13. Menyibukkan diri dengan cara-cara bacaan yang syadz (nyleneh/aneh/rancu), padahal ini merupakan tipu daya Iblis terhadap mereka. Yaitu mereka menyibukkan diri dengan bacaan-bacaan seperti ini sehingga menghabiskan waktu dan umur mereka untuk mendalami, mengajarkan serta menyusun buku untuk hal itu, sehingga mereka sibuk dengan urusan qira’ah (bacaan) dan meninggalkan ilmu yang fardhu atau wajib. Sehingga anda terkadang mendapati seorang imam masjid yang sibuk dengan pengajaran cara bacaan yang syadz, padahal dia sendiri belum mengetahui hal-hal yang membatalkan shalat. Bahkan terkadang sifat fanatik kejahilannya membuat dia berani dengan cepat tampil berfatwa, tetapi enggan ikut duduk menuntut ilmu di majlis ilmu yang dipimpin oleh ulama. Andaikan orang-orang seperti ini mau berfikir, niscaya mereka mengetahui bahwa yang seharusnya menjadi prioritas tujuan ialah menghafal al-Qur’an serta membenarkan cara bacaan (qira’ah), lalu memahami al-Qur’an dan mengamalkannya. Kemudian mempelajari ilmu-ilmu yang dapat memperbaiki hati dan akhlaq, serta ilmu-ilmu syari’at yang lainnya. Dan merupakan kebodohan jika seseorang menghabiskan waktunya pada hal-hal yang tidak penting. Al-Hasan Al-Bashariy berkata: “Al-Qur’an diturunkan untuk diamalkan, akan tetapi manusia menjadikan bacaan al-Qur’an sebagai pekerjaan.” Maksudnya: Mereka hanya mementingkan urusan bacaan tetapi tidak mengamalkan isi Al-Qur’an.

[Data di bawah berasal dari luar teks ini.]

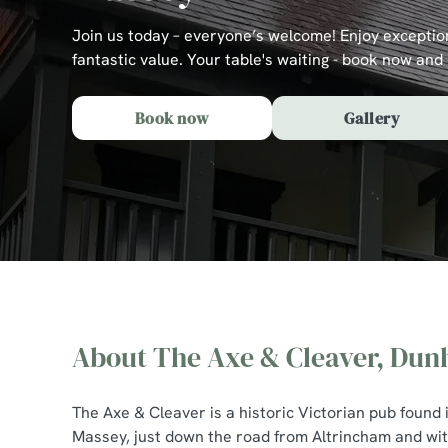
e
c
Join us today – everyone’s welcome! Enjoy exceptio
t
fantastic value. Your table's waiting - book now and 
i
o
Book now
Gallery
n
About The Axe & Cleaver, Du
The Axe & Cleaver, 
The Axe & Cleaver is a historic Victorian pub found
Massey, just down the road from Altrincham and with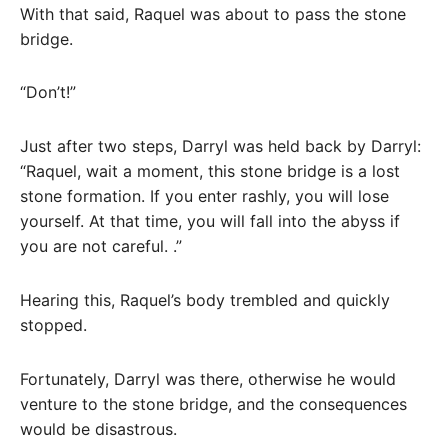
With that said, Raquel was about to pass the stone
bridge.
“Don’t!”
Just after two steps, Darryl was held back by Darryl:
“Raquel, wait a moment, this stone bridge is a lost
stone formation. If you enter rashly, you will lose
yourself. At that time, you will fall into the abyss if
you are not careful. .”
Hearing this, Raquel’s body trembled and quickly
stopped.
Fortunately, Darryl was there, otherwise he would
venture to the stone bridge, and the consequences
would be disastrous.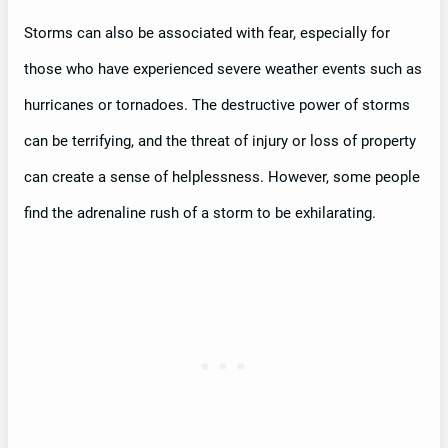
Storms can also be associated with fear, especially for
those who have experienced severe weather events such as
hurricanes or tornadoes. The destructive power of storms
can be terrifying, and the threat of injury or loss of property
can create a sense of helplessness. However, some people
find the adrenaline rush of a storm to be exhilarating.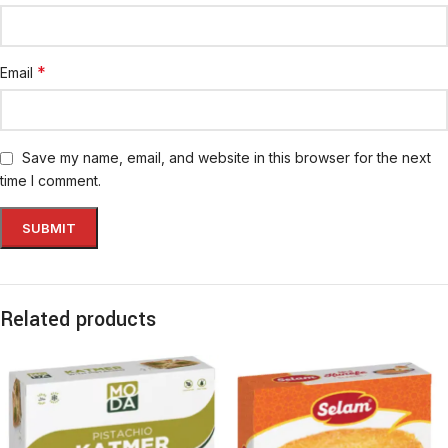
*
Email
Save my name, email, and website in this browser for the next
time I comment.
Related products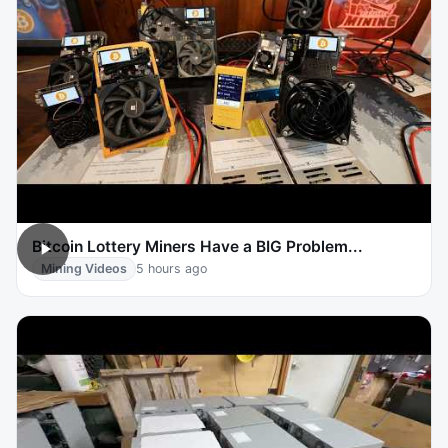
Bitcoin Lottery Miners Have a BIG Problem...
Mining Videos
5 hours ago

14. Membaca dengan dua qira’ah (cara baca) atau lebih pada satu ayat, di dalam shalat atau di luar shalat di tengah banyak orang. (Cara menbaca seperti ini diperbolehkan saat seorang guru menjelaskan cara-cara bacaan dalam pelajaran tafsir untuk mengetahui maksud setiap bacaan).

15. Termasuk bid’ah adalah mengkhususkan bacaan ayat atau surat tertentu dalam shalat wajib atau selain shalat wajib tanpa dalil, seperti:

a. Membiasakan membaca surah al-An’am pada rekaat terakhir malam ke tujuh bulan Ramadhan dengan meyakini bahwa hal itu disunnahkan.

b. Membaca surah al-Muddatstsir, al-Muzzammil atau al-Insyraah pada malam Maulid Nabi Shallallahu 'alaihi wa sallam di shalat Isya’ atau shalat Fajar.

c. Membaca surat yang menyebutkan Nabi Musa Alaihissallam pada shalat fajar hari ‘Asyura.

d. Membaca surah al-Kafiruun dan al-Ikhlash di shalat maghrib pada malam Jum’at.

e. Membaca surah al-Falaq dan an-Naas pada shalat Maghrib pada malam Sabtu.

f. Menggabung ayat-ayat tertentu untuk dibaca secara khusus pada akhir-akhir shalat tarawih.

g. Membaca ayat-ayat yang berisi do’a di malam khatam pada rekaa’at terakhir shalat tarawih setelah membaca surah an-Naas.
 h. Membaca dengan dua qira’ah (cara baca) dalam shalat adalah bid’ah, sama hukumnya dengan menggabung dua qira’ah saat membaca di luar shalat.
 i. Membaca surah yang di dalamnya ada ayat sajadah selain (Alif Laam Miim –Tanzil- As-Sajdah) pada shalat fajar hari jum’at karena yang disunahkan ialah: membaca pada rekaat pertama (Alif Laam Miim –Tanziil- As-Sajdah) dan (surah al-Insan) pada rekaat kedua.
 j. Menggabungkan ayat-ayat yang berisi tahlil (kalimat Laa ilaaha illa Allah) dan membacanya seperti halnya membaca surah.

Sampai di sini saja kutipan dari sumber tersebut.